**Problem**
The records below must be copied in full, exactly as they read.

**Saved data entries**
-- Opening Marker --

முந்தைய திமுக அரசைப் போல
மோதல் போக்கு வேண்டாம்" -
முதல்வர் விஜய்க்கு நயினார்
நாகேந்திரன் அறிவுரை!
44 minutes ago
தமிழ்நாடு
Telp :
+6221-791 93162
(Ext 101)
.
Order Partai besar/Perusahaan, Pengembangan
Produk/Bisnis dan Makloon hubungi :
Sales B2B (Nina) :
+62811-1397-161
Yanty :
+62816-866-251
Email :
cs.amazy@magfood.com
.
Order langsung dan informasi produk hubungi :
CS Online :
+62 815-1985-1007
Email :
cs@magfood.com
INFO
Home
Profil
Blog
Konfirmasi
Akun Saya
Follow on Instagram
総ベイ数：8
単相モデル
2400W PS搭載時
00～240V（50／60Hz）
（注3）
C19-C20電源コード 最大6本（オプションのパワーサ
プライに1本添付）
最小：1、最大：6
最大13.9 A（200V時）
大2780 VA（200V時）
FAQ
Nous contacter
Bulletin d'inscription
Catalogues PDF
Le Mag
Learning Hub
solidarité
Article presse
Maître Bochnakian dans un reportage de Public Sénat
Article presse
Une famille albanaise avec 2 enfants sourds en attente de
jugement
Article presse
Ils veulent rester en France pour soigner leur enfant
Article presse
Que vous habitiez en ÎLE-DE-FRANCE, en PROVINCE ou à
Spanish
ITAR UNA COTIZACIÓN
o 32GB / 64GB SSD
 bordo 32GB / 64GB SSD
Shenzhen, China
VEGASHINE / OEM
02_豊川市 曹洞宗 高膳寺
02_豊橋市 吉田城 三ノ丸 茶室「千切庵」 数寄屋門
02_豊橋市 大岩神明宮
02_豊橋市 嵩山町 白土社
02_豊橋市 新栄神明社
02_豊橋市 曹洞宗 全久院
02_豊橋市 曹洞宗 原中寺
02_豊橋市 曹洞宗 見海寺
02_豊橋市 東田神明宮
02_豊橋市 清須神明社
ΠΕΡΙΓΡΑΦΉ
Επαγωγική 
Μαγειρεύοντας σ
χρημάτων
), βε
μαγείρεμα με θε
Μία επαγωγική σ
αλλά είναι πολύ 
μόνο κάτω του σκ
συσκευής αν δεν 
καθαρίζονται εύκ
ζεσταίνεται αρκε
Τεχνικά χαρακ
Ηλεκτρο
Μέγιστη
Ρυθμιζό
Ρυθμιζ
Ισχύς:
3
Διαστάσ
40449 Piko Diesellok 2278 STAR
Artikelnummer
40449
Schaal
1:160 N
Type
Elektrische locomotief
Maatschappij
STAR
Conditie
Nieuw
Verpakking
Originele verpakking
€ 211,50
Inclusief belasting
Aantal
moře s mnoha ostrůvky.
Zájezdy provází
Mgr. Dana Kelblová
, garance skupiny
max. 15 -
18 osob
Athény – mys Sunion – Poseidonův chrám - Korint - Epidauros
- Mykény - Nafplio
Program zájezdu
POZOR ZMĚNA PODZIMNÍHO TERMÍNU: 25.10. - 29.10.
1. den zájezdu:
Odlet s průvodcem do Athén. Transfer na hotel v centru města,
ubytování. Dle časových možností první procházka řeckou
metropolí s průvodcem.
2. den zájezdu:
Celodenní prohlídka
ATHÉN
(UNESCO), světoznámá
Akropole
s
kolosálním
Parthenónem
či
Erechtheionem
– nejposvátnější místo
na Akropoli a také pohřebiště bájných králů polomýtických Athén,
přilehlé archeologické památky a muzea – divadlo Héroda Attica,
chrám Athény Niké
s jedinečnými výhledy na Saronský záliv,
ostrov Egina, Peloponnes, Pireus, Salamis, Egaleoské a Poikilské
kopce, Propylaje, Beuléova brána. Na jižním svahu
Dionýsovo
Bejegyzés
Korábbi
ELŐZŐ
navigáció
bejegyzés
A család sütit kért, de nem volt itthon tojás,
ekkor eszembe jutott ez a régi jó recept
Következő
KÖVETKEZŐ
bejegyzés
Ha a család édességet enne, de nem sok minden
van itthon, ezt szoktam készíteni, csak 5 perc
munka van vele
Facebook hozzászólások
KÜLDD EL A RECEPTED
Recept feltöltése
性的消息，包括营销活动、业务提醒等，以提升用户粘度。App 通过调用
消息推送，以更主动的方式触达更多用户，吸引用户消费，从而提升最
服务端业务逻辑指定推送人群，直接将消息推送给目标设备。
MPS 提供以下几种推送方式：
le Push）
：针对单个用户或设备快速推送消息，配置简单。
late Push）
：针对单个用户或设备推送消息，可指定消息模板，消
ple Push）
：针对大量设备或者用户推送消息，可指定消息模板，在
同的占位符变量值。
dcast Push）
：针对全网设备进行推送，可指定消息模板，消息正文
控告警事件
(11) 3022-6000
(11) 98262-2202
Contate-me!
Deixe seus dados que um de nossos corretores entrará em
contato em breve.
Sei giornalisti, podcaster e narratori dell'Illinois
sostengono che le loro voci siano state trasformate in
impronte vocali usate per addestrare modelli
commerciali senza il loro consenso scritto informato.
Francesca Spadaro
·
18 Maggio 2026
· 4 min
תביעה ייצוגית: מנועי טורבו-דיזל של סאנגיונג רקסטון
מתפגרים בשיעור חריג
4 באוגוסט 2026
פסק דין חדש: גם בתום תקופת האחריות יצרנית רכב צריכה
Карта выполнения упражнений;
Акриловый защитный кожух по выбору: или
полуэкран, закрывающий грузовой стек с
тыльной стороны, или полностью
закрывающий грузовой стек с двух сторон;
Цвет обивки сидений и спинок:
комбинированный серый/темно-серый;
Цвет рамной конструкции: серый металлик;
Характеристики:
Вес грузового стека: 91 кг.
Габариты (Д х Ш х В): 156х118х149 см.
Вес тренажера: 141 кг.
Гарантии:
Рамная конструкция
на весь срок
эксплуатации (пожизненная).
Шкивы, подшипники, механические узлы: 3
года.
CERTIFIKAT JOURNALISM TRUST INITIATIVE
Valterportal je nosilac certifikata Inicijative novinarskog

-- Closing Marker --

**Task response**
முந்தைய திமுக அரசைப் போல
மோதல் போக்கு வேண்டாம்" -
முதல்வர் விஜய்க்கு நயினார்
நாகேந்திரன் அறிவுரை!
44 minutes ago
தமிழ்நாடு
Telp :
+6221-791 93162
(Ext 101)
.
Order Partai besar/Perusahaan, Pengembangan
Produk/Bisnis dan Makloon hubungi :
Sales B2B (Nina) :
+62811-1397-161
Yanty :
+62816-866-251
Email :
cs.amazy@magfood.com
.
Order langsung dan informasi produk hubungi :
CS Online :
+62 815-1985-1007
Email :
cs@magfood.com
INFO
Home
Profil
Blog
Konfirmasi
Akun Saya
Follow on Instagram
総ベイ数：8
単相モデル
2400W PS搭載時
00～240V（50／60Hz）
（注3）
C19-C20電源コード 最大6本（オプションのパワーサ
プライに1本添付）
最小：1、最大：6
最大13.9 A（200V時）
大2780 VA（200V時）
FAQ
Nous contacter
Bulletin d'inscription
Catalogues PDF
Le Mag
Learning Hub
solidarité
Article presse
Maître Bochnakian dans un reportage de Public Sénat
Article presse
Une famille albanaise avec 2 enfants sourds en attente de
jugement
Article presse
Ils veulent rester en France pour soigner leur enfant
Article presse
Que vous habitiez en ÎLE-DE-FRANCE, en PROVINCE ou à
Spanish
ITAR UNA COTIZACIÓN
o 32GB / 64GB SSD
 bordo 32GB / 64GB SSD
Shenzhen, China
VEGASHINE / OEM
02_豊川市 曹洞宗 高膳寺
02_豊橋市 吉田城 三ノ丸 茶室「千切庵」 数寄屋門
02_豊橋市 大岩神明宮
02_豊橋市 嵩山町 白土社
02_豊橋市 新栄神明社
02_豊橋市 曹洞宗 全久院
02_豊橋市 曹洞宗 原中寺
02_豊橋市 曹洞宗 見海寺
02_豊橋市 東田神明宮
02_豊橋市 清須神明社
ΠΕΡΙΓΡΑΦΉ
Επαγωγική 
Μαγειρεύοντας σ
χρημάτων
), βε
μαγείρεμα με θε
Μία επαγωγική σ
αλλά είναι πολύ 
μόνο κάτω του σκ
συσκευής αν δεν 
καθαρίζονται εύκ
ζεσταίνεται αρκε
Τεχνικά χαρακ
Ηλεκτρο
Μέγιστη
Ρυθμιζό
Ρυθμιζ
Ισχύς:
3
Διαστάσ
40449 Piko Diesellok 2278 STAR
Artikelnummer
40449
Schaal
1:160 N
Type
Elektrische locomotief
Maatschappij
STAR
Conditie
Nieuw
Verpakking
Originele verpakking
€ 211,50
Inclusief belasting
Aantal
moře s mnoha ostrůvky.
Zájezdy provází
Mgr. Dana Kelblová
, garance skupiny
max. 15 -
18 osob
Athény – mys Sunion – Poseidonův chrám - Korint - Epidauros
- Mykény - Nafplio
Program zájezdu
POZOR ZMĚNA PODZIMNÍHO TERMÍNU: 25.10. - 29.10.
1. den zájezdu:
Odlet s průvodcem do Athén. Transfer na hotel v centru města,
ubytování. Dle časových možností první procházka řeckou
metropolí s průvodcem.
2. den zájezdu:
Celodenní prohlídka
ATHÉN
(UNESCO), světoznámá
Akropole
s
kolosálním
Parthenónem
či
Erechtheionem
– nejposvátnější místo
na Akropoli a také pohřebiště bájných králů polomýtických Athén,
přilehlé archeologické památky a muzea – divadlo Héroda Attica,
chrám Athény Niké
s jedinečnými výhledy na Saronský záliv,
ostrov Egina, Peloponnes, Pireus, Salamis, Egaleoské a Poikilské
kopce, Propylaje, Beuléova brána. Na jižním svahu
Dionýsovo
Bejegyzés
Korábbi
ELŐZŐ
navigáció
bejegyzés
A család sütit kért, de nem volt itthon tojás,
ekkor eszembe jutott ez a régi jó recept
Következő
KÖVETKEZŐ
bejegyzés
Ha a család édességet enne, de nem sok minden
van itthon, ezt szoktam készíteni, csak 5 perc
munka van vele
Facebook hozzászólások
KÜLDD EL A RECEPTED
Recept feltöltése
性的消息，包括营销活动、业务提醒等，以提升用户粘度。App 通过调用
消息推送，以更主动的方式触达更多用户，吸引用户消费，从而提升最
服务端业务逻辑指定推送人群，直接将消息推送给目标设备。
MPS 提供以下几种推送方式：
le Push）
：针对单个用户或设备快速推送消息，配置简单。
late Push）
：针对单个用户或设备推送消息，可指定消息模板，消
ple Push）
：针对大量设备或者用户推送消息，可指定消息模板，在
同的占位符变量值。
dcast Push）
：针对全网设备进行推送，可指定消息模板，消息正文
控告警事件
(11) 3022-6000
(11) 98262-2202
Contate-me!
Deixe seus dados que um de nossos corretores entrará em
contato em breve.
Sei giornalisti, podcaster e narratori dell'Illinois
sostengono che le loro voci siano state trasformate in
impronte vocali usate per addestrare modelli
commerciali senza il loro consenso scritto informato.
Francesca Spadaro
·
18 Maggio 2026
· 4 min
תביעה ייצוגית: מנועי טורבו-דיזל של סאנגיונג רקסטון
מתפגרים בשיעור חריג
4 באוגוסט 2026
פסק דין חדש: גם בתום תקופת האחריות יצרנית רכב צריכה
Карта выполнения упражнений;
Акриловый защитный кожух по выбору: или
полуэкран, закрывающий грузовой стек с
тыльной стороны, или полностью
закрывающий грузовой стек с двух сторон;
Цвет обивки сидений и спинок:
комбинированный серый/темно-серый;
Цвет рамной конструкции: серый металлик;
Характеристики:
Вес грузового стека: 91 кг.
Габариты (Д х Ш х В): 156х118х149 см.
Вес тренажера: 141 кг.
Гарантии:
Рамная конструкция
на весь срок
эксплуатации (пожизненная).
Шкивы, подшипники, механические узлы: 3
года.
CERTIFIKAT JOURNALISM TRUST INITIATIVE
Valterportal je nosilac certifikata Inicijative novinarskog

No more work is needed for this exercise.